Creating migrations in Supabase - Performance & Efficiency
When we create migrations in Supabase, we want to know how the time it takes grows as we add more changes.
We ask: How does the work increase when we add more migration steps?
Analyze the time complexity of the following migration creation process.
// Create a new migration
const { data, error } = await supabase.rpc('create_migration', {
migration_name: 'add_users_table',
sql_commands: 'CREATE TABLE users (id SERIAL PRIMARY KEY, name TEXT);'
});
// Apply migration
const { data: applyData, error: applyError } = await supabase.rpc('apply_migration', {
migration_id: data.id
});
This sequence creates a migration record and applies it to the database.
Look at what repeats when creating multiple migrations.
- Primary operation: Calling the remote procedure to create and apply each migration.
- How many times: Once per migration step added.
Each migration requires one create call and one apply call.

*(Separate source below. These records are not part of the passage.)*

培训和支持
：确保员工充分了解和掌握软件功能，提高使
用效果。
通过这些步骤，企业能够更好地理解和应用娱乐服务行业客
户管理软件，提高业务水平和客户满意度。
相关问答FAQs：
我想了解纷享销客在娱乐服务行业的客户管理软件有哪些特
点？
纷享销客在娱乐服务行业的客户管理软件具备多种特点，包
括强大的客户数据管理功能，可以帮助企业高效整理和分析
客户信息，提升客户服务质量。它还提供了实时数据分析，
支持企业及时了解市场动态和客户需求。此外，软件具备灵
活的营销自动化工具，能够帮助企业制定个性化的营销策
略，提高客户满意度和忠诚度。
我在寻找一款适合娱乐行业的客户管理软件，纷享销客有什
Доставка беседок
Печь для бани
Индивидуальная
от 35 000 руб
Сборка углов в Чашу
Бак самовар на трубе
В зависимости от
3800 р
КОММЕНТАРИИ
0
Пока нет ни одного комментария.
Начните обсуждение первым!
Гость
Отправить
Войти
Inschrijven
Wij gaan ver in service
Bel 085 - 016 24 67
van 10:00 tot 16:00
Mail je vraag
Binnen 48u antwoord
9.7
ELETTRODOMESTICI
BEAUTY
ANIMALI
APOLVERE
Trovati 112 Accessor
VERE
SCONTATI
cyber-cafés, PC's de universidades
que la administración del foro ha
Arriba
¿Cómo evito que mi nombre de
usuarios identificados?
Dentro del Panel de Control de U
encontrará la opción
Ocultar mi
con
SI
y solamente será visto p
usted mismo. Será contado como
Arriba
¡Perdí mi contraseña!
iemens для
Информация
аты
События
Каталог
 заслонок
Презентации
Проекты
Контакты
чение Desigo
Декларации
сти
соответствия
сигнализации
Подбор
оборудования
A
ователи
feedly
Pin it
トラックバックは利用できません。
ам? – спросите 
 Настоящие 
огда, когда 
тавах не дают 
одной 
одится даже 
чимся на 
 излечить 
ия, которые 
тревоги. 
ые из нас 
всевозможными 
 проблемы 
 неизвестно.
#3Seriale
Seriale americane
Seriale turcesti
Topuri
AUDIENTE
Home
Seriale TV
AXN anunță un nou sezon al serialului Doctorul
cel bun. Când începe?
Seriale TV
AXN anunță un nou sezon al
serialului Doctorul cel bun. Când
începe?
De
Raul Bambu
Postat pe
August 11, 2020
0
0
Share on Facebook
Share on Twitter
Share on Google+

| Input Size (n) | Approx. API Calls/Operations |
|---|---|
| 10 | 20 calls (10 create + 10 apply) |
| 100 | 200 calls (100 create + 100 apply) |
| 1000 | 2000 calls (1000 create + 1000 apply) |
Pattern observation: The number of calls grows directly with the number of migrations.
Time Complexity: O(n)
This means the time to create and apply migrations grows in a straight line as you add more migrations.
[X] Wrong: "Creating multiple migrations happens all at once, so time stays the same no matter how many migrations."
[OK] Correct: Each migration requires separate calls and processing, so time adds up with each one.
Understanding how migration steps add up helps you plan database changes efficiently and shows you can think about scaling processes clearly.
"What if we batch multiple migration commands into one call? How would the time complexity change?"